The PRINT SCREEN function was used and the picture was opened and saved in Microsoft Photo Editor 3.0.2.3 as a JPEG file. The file was then reopened in the GNU image manipulation program GIMP 2.2.3. After the program was opened the SELECT BY COLOR option was selected with the ANTIALIZING function selected under MODE and the SELECT TRANSPARENT AREAS function was selected under FINDING SIMILAR COLORS. The THRESHOLD was set at 100. Black (COLOR PICKER 0% RGB) was selected and all colors within the 100 THRESHOLD were cut. The PATH function was selected and placed on the tip of the posterior end of the embryo. A second PATH was selected on the anterior end of the embryo so that the line connecting PATH 1 and 2 forms a line without breaks. The STROKE PATH function was selected using the ERASE function SIZE 4. This effectively cuts the embryo in half so that the germline above the erased region can be measured. The SELECT SHAPES FROM IMAGE function was used to outline the germ band area.
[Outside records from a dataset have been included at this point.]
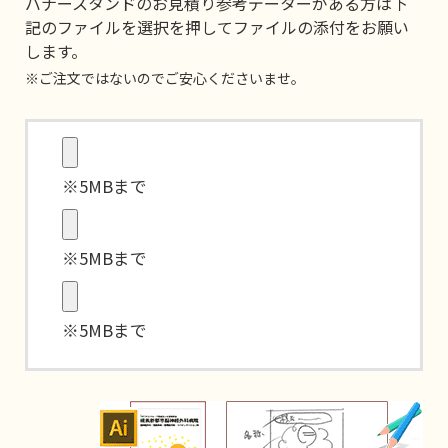
バナースタンドのお見積り参考データーがある方は下
記のファイルを選択を押してファイルの添付をお願い
します。
※ご注文ではないのでご安心くださいませ。
※5MBまで
※5MBまで
※5MBまで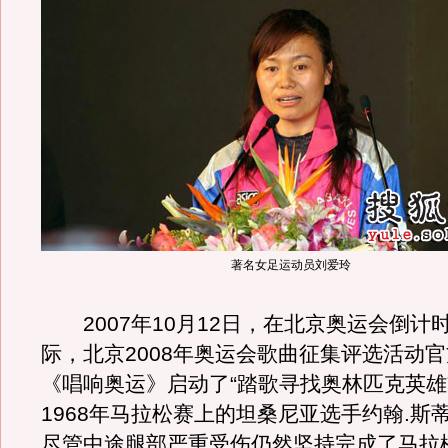
著名女足运动员刘爱玲
2007年10月12日，在北京奥运会倒计时
际，北京2008年奥运会歌曲征集评选活动
《唱响奥运》启动了“踏歌寻找奥林匹克英雄
1968年马拉松赛上的坦桑尼亚选手约翰.斯
尽管中途腿部严重受伤仍然坚持完成了马拉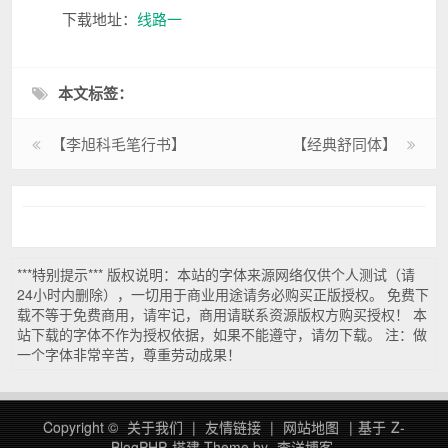
下载地址：
线路一
本文标签：
【李旭科毛笔行书】
【经典舒同体】
***特别提示*** 版权说明：本站的字体来源网络仅供个人测试（请
24小时内删除），一切用于商业用途请务必购买正版授权。 免费下
载不等于免费商用，请牢记，商用请联系资源版权方购买授权！ 本
站下载的字体不作为授权依据，如果不能遵守，请勿下载。 注：做
一个字体非常辛苦，尊重劳动成果！
Copyright ©
关于我们
|
友情链接
|
网站地图
|
基于
Z-
BlogPHP
搭建
Theme by
李洋博客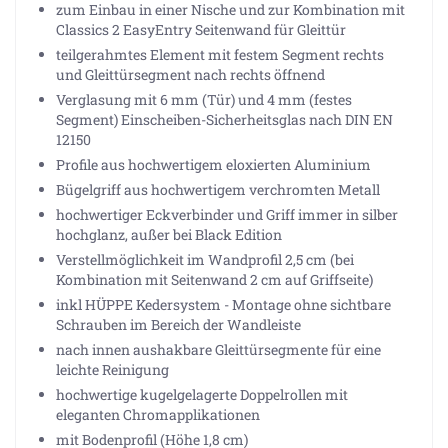
zum Einbau in einer Nische und zur Kombination mit
Classics 2 EasyEntry Seitenwand für Gleittür
teilgerahmtes Element mit festem Segment rechts
und Gleittürsegment nach rechts öffnend
Verglasung mit 6 mm (Tür) und 4 mm (festes
Segment) Einscheiben-Sicherheitsglas nach DIN EN
12150
Profile aus hochwertigem eloxierten Aluminium
Bügelgriff aus hochwertigem verchromten Metall
hochwertiger Eckverbinder und Griff immer in silber
hochglanz, außer bei Black Edition
Verstellmöglichkeit im Wandprofil 2,5 cm (bei
Kombination mit Seitenwand 2 cm auf Griffseite)
inkl HÜPPE Kedersystem - Montage ohne sichtbare
Schrauben im Bereich der Wandleiste
nach innen aushakbare Gleittürsegmente für eine
leichte Reinigung
hochwertige kugelgelagerte Doppelrollen mit
eleganten Chromapplikationen
mit Bodenprofil (Höhe 1,8 cm)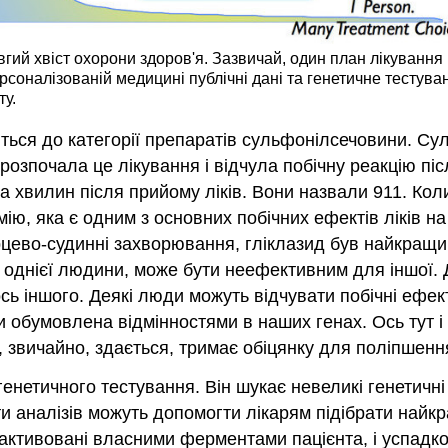
вгий хвіст охорони здоров'я. Зазвичай, один план лікування
ерсоналізованій медицині публічні дані та генетичне тесту
ту.
ситься до категорії препаратів сульфонілсечовини. 
 розпочала це лікування і відчула побічну реакцію пі
ілька хвилин після прийому ліків. Вони назвали 911. К
емію, яка є одним з основних побічних ефектів ліків 
серцево-судинні захворювання, гліклазид був найкращ
 однієї людини, може бути неефективним для іншої. 
ь іншого. Деякі люди можуть відчувати побічні ефекти
ти обумовлена відмінностями в наших генах. Ось тут 
 звичайно, здається, тримає обіцянку для поліпшенн
нетичного тестування. Він шукає невеликі генетичні 
ти аналізів можуть допомогти лікарям підібрати най
 активовані власними ферментами пацієнта, і успадко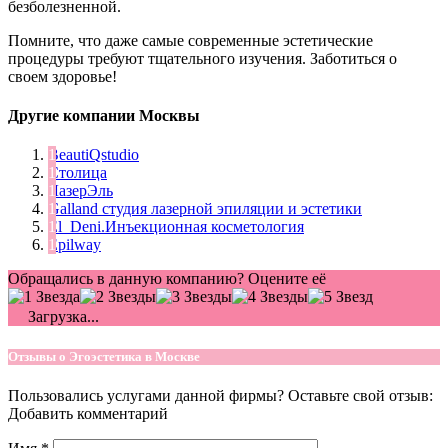
безболезненной.
Помните, что даже самые современные эстетические
процедуры требуют тщательного изучения. Заботиться о
своем здоровье!
Другие компании Москвы
BeautiQstudio
Столица
ЛазерЭль
Galland студия лазерной эпиляции и эстетики
El_Deni.Инъекционная косметология
Epilway
Обращались в данную компанию? Оцените её
Загрузка...
Отзывы о Эгоэстетика в Москве
Пользовались услугами данной фирмы? Оставьте свой отзыв:
Добавить комментарий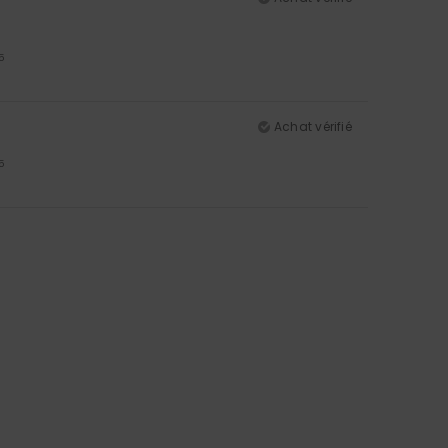
5
Achat vérifié
5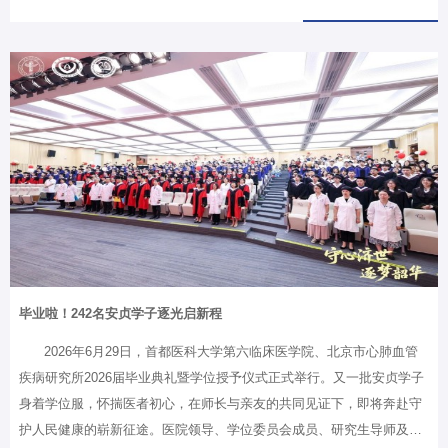
要讲话，内心备受鼓舞、倍感振奋，深感重任在肩。” 朱俊明表示，今
天获得的这份沉甸甸的荣誉，并不属于个人，而是属于首都全体医务人
员。作为一名基层党务工作者，自己将认真学习领会习近平总书记的重
要讲话精神，铸牢政治忠诚，永葆医者初心，进一步立足本职，把对党
的忠诚转化为以人民健康为中心、以优质医疗技术服务患者的实际行
动。朱俊明，1986年7月加入中国共产党，现任首都医科大学附属北京
安贞医院党委委员、心脏外科中心党总支书记、成人心脏外科医学中心
主任兼主动脉外科中心主任…
毕业啦！242名安贞学子逐光启新程
2026年6月29日，首都医科大学第六临床医学院、北京市心肺血管
疾病研究所2026届毕业典礼暨学位授予仪式正式举行。又一批安贞学子
身着学位服，怀揣医者初心，在师长与亲友的共同见证下，即将奔赴守
护人民健康的崭新征途。医院领导、学位委员会成员、研究生导师及教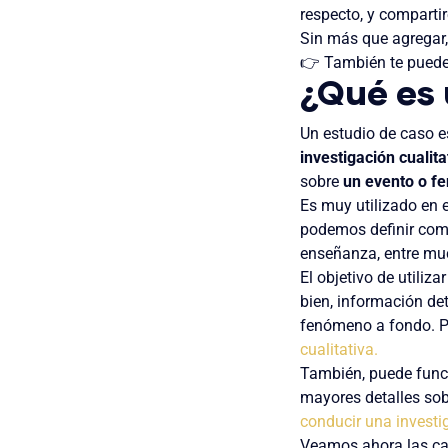
respecto, y compart
Sin más que agregar
👉 También te puede
¿Qué es 
Un estudio de caso 
investigación cualita
sobre
un evento o f
Es muy utilizado en 
podemos definir com
enseñanza, entre mu
El objetivo de utiliz
bien,
información det
fenómeno a fondo. P
cualitativa.
También, puede func
mayores detalles sobr
conducir una investi
Veamos ahora las car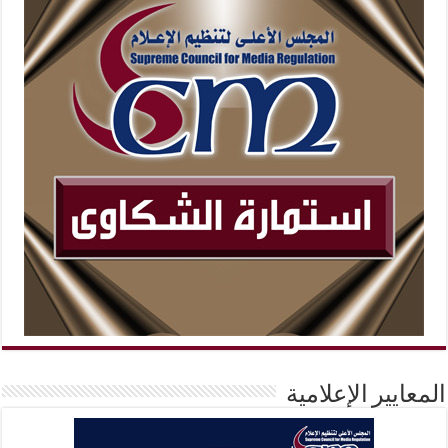
المعايير الإعلامية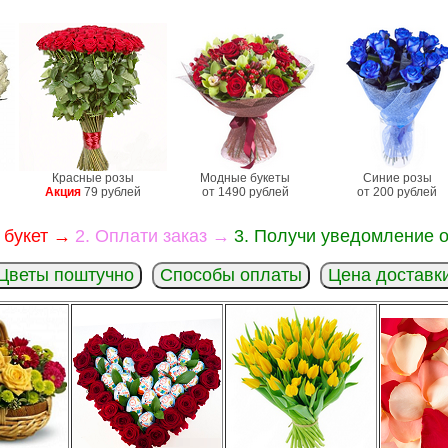
Красные розы
Модные букеты
Синие розы
Акция
79 рублей
от 1490 рублей
от 200 рублей
 букет →
2. Оплати заказ →
3. Получи уведомление о
Цветы поштучно
Способы оплаты
Цена доставк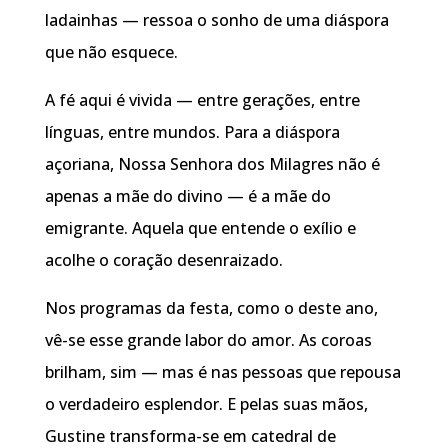
ladainhas — ressoa o sonho de uma diáspora
que não esquece.
A fé aqui é vivida — entre gerações, entre
línguas, entre mundos. Para a diáspora
açoriana, Nossa Senhora dos Milagres não é
apenas a mãe do divino — é a mãe do
emigrante. Aquela que entende o exílio e
acolhe o coração desenraizado.
Nos programas da festa, como o deste ano,
vê-se esse grande labor do amor. As coroas
brilham, sim — mas é nas pessoas que repousa
o verdadeiro esplendor. E pelas suas mãos,
Gustine transforma-se em catedral de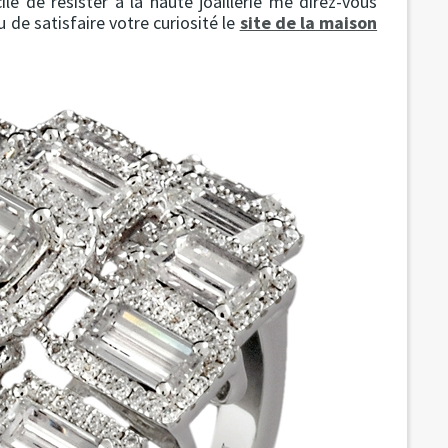
ile de résister à la haute joaillerie me direz-vous
 de satisfaire votre curiosité le
site de la maison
This area is defined as the continuous non-white area (COLOR PICKER less than 100% RGB) from the erased midline to the most anterior portion of the germ band. What constitutes the most anterior end of the germ band was defined as the most anterior area of the originally moving and retracting area. Once the most anterior region of the germ band became non-continuous with the other non exterior tissue the leading end of the germ band was defined as the leading end of the continuous region. If the germ band was in contact with the embryo's exterior the exterior area was not measured. If a non-white area inside the continuous region is greater than 100 pixels that area would be measured and subtracted from the total. The outlined area was then measured by selecting HISTOGRAM under DIALOGS the pixel number was recorded in Excel. These methods for selecting the germ band area are essential in assuring that consistent measurements of germ band area can be made.